The statistics also included terrorism-related charges for attacks or other offenses carried out overseas, rather than inside the United States. Additionally, they omitted domestic terrorism incidents that have accounted for a substantial number of terror-related deaths over the same 15-year period.

And while the report highlighted cases in which the offender entered through the diversity lottery or because of family ties to legal immigrants, the White House official could not say how many people in each of those categories had been convicted of terrorism.

The senior administration official said there had not been enough time to compile such statistics, but suggested that even one case in which an immigrant went on to commit a terrorism-related offense should be grounds for discontinuing the program.

He said repeatedly that the United States should have an immigration system that promotes assimilation and the exclusion of anyone who could potentially become radicalized.

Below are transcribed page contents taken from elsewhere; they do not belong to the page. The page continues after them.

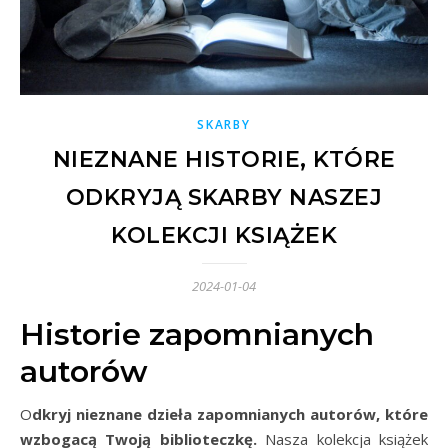
SKARBY
NIEZNANE HISTORIE, KTÓRE
ODKRYJĄ SKARBY NASZEJ
KOLEKCJI KSIĄŻEK
2024-01-04
Historie zapomnianych
autorów
Odkryj nieznane dzieła zapomnianych autorów, które
wzbogacą Twoją biblioteczkę.
Nasza kolekcja książek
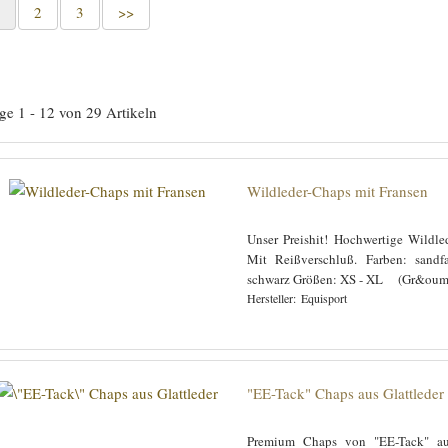
1
2
3
>>
ige 1 - 12 von 29 Artikeln
Wildleder-Chaps mit Fransen
Unser Preishit! Hochwertige Wildle
Mit Reißverschluß. Farben: sandfa
schwarz Größen: XS - XL (Gr&oum 
Equisport
"EE-Tack" Chaps aus Glattleder
Premium Chaps von "EE-Tack" au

The report was drawn up to comply with an executive order that Trump issued in March to ban foreigners from six Muslim-majority countries from entering the United States. The order, which has since expired and been replaced with a new travel ban, required the Justice and Homeland Security departments to collect and publicly release information on the number of foreign nationals in the United States who had been charged with terrorism-related offenses.

According to a Justice Department database, the report found that at least 549 individuals had been convicted of international terrorism-related charges in federal courts between Sept. 11, 2001, and Dec. 31, 2016.

A Homeland Security analysis said 402 of those, or about 73 percent, were foreign-born. That included 254 who were not U.S. citizens, 148 who were naturalized and became citizens, and 147 who were citizens by birth.

Under the March order, the report was supposed to have been released in September. Today, the senior administration official conceded that it was overdue but denied that it was being released now to influence the escalating debate over an immigration compromise.

Going forward, he said, it would be updated and issued every 180 days.